LaurenStewart.jpgProfessor Lauren Stewart completed her first degree in Physiological Sciences at the University of Oxford in 1997. Piers Nye was her tutor and dissertation supervisor – they undertook an exciting project together on the mammalian diving reflex involved making a setup where “participants lay face down on a bed with their head in a bucket, which we progressively filled with icy cold water in order to slow their heart rate.” She went onto do her MSc in Neuroscience (hosted by Psychology) in 1998, before leaving Oxford to work and study at UCL.

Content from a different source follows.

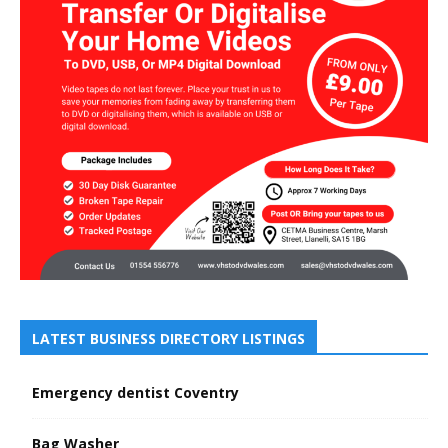
LATEST BUSINESS DIRECTORY LISTINGS
Emergency dentist Coventry
Bag Washer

Professor Stewart became a research assistant at the Institute of Cognitive Neuroscience (ICN), UCL, for a couple of years, before undertaking her PhD there. She worked with Professor Uta Frith at ICN, who was interested in how the brain changes as literacy is acquired. Around 2000, when functional neuroimaging was in its infancy, they embarked on designing a learning study, tracking the development of literacy acquisition. Due to inherent challenges studying adults who are functionally illiterate, Stewart came up with the idea of looking at musical literacy as a model of a notational system. Her colleagues noted her expertise in cognitive neuroscience of music, so she was offered her first postdoctoral position at Newcastle University, to investigate a musical processing disorder - congenital amusia. In 2006, she successfully applied for an RCUK fellowship to hold at Goldsmiths University, which centred on an idea to develop and found a new MSc in Music Mind and Brain. The course was launched in 2008, and around 300 students have graduated from the programme since, with many going on to do PhDs in the area, some even heading up their own labs in the subject. According to Professor Stewart: “I'm proud to say that we are still the only MSc programme worldwide focussing on the psychological and neurological aspects of musical processing. We attract students from all over the world and when they join the programme they always 'gel' fantastically well with each other, partly because they feel they have discovered 'their tribe' and often because they actually end up making music together.”

As of 2021, Professor Stewart is currently investigating the more applied aspects of music processing - using technological approaches that leverage music to aid rehabilitation after stroke, and exploring the potential of culturally embedded musical practices to support perinatal mental health in The Gambia.